**** Supplied records ****

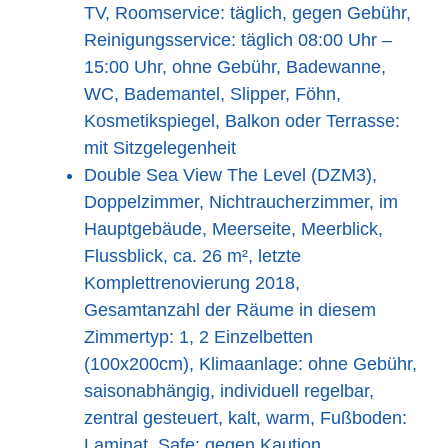
TV, Roomservice: täglich, gegen Gebühr,
Reinigungsservice: täglich 08:00 Uhr –
15:00 Uhr, ohne Gebühr, Badewanne,
WC, Bademantel, Slipper, Föhn,
Kosmetikspiegel, Balkon oder Terrasse:
mit Sitzgelegenheit
Double Sea View The Level (DZM3),
Doppelzimmer, Nichtraucherzimmer, im
Hauptgebäude, Meerseite, Meerblick,
Flussblick, ca. 26 m², letzte
Komplettrenovierung 2018,
Gesamtanzahl der Räume in diesem
Zimmertyp: 1, 2 Einzelbetten
(100x200cm), Klimaanlage: ohne Gebühr,
saisonabhängig, individuell regelbar,
zentral gesteuert, kalt, warm, Fußboden:
Laminat, Safe: gegen Kaution,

****

Assignment >>
Please reproduce every entry above exactly, but leave out the pictures.

Result of this exercise >>
TV, Roomservice: täglich, gegen Gebühr,
Reinigungsservice: täglich 08:00 Uhr –
15:00 Uhr, ohne Gebühr, Badewanne,
WC, Bademantel, Slipper, Föhn,
Kosmetikspiegel, Balkon oder Terrasse:
mit Sitzgelegenheit
Double Sea View The Level (DZM3),
Doppelzimmer, Nichtraucherzimmer, im
Hauptgebäude, Meerseite, Meerblick,
Flussblick, ca. 26 m², letzte
Komplettrenovierung 2018,
Gesamtanzahl der Räume in diesem
Zimmertyp: 1, 2 Einzelbetten
(100x200cm), Klimaanlage: ohne Gebühr,
saisonabhängig, individuell regelbar,
zentral gesteuert, kalt, warm, Fußboden:
Laminat, Safe: gegen Kaution,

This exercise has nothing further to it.